Got the same frame with a K Edge. The crank's not compact and that's a 39th on the inner but you should be fine with a 34th, easily.



BMC Lover said:


> Hi everyone does anyone have a chain catcher (to stop dropping chain on inside ring) attached to an SLC 01?
> I am also running a compact crank on this bike.
> I stole the one off my Scott but due to the flaring of the seat tube on the SLC near BB it will not fit.
> 
> I am looking at the K edge road clamp but are not sure if it will fit with compact crank??
> Heres the link?
> http://www.wiggle.co.uk/p/cycle/7/K-Edge_Road_Clamp_Chain_Catcher/5360046417/#more
> Anybody using this or anything else that works?
> 
> Thanks in advance


----------



## pushy

Use a large zip tie







Tie is cut at an angle pointing towards the small chainring and a whisker off the edge and slightly above the chain when its on the small chainring. When the chain gets knocked off the large chainring it hits the edge of the tie and slides down to the small ring being unable to fall towards the frame. hope it helps.

Les


----------



## sgtgeo

pushy said:


> Use a large zip tie
> 
> 
> 
> 
> 
> 
> 
> Tie is cut at an angle pointing towards the small chainring and a whisker off the edge and slightly above the chain when its on the small chainring. When the chain gets knocked off the large chainring it hits the edge of the tie and slides down to the small ring being unable to fall towards the frame. hope it helps.
> 
> Les



Great idea!!! I feel stupid for not thinking of this already. I even have large zip ties in my toolbox


----------



## pushy

:wink5:


sgtgeo said:


> Great idea!!! I feel stupid for not thinking of this already. I even have large zip ties in my toolbox


 Just add a piece of inner tube between tie and frame, protects the frame and adds a bit of grip as the tie is pretty smooth plastic.:wink5:


----------



## Bridgey

Sgtgeo could you please take a shot from side on, so I can see where the tie is in relation to the front derailleur. Very nice idea I must say. Thanks for sharing.


----------



## DY123

I don't get it. Why would you need a chain catcher? Is it something specific to the frame or the components you are using?


----------



## danl1

DY123 said:


> I don't get it. Why would you need a chain catcher? Is it something specific to the frame or the components you are using?
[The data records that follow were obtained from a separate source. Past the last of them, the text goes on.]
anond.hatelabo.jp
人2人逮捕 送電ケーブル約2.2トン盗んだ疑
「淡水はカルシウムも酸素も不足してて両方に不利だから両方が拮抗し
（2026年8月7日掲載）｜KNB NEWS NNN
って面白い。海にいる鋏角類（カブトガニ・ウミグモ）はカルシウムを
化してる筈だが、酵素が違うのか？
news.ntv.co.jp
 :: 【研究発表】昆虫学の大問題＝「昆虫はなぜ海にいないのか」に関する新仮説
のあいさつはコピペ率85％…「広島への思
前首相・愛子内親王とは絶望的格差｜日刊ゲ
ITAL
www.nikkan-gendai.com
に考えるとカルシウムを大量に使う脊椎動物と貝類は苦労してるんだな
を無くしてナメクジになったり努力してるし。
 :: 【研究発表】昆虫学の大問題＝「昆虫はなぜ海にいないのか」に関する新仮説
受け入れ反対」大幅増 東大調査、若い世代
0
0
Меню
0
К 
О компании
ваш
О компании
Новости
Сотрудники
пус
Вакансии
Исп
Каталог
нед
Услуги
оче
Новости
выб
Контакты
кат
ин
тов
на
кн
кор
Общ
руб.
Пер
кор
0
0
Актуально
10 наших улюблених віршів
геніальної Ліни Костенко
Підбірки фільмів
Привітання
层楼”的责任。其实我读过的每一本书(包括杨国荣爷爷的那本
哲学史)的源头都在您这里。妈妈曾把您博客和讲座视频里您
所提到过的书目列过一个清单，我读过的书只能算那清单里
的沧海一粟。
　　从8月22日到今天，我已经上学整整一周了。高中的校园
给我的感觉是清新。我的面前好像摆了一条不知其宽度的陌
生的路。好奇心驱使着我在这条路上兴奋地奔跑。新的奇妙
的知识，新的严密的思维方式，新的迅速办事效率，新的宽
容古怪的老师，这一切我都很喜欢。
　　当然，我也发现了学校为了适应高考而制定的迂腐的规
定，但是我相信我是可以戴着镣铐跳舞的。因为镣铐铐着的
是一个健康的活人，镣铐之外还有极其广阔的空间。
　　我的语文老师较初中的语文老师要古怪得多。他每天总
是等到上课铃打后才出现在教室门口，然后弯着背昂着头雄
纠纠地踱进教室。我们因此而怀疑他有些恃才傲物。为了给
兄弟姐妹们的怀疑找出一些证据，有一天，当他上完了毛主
They are common risk avoidance devices, regardless of frame, components, or rider or mechanic's skill. If someone is only reasonably aggressive with their bike (that is, they ride it on real roads) they'll eventually come across a rough patch while shifting, or be caught in a bad gear combo and need to double shift in a hurry, or any of a dozen other things that can increase the risk of a chain drop. 

A dropped chain is at least inconvenient, likely to ruin a race, and at worst can lead to significant frame damage. The question is less "why" than "why not?"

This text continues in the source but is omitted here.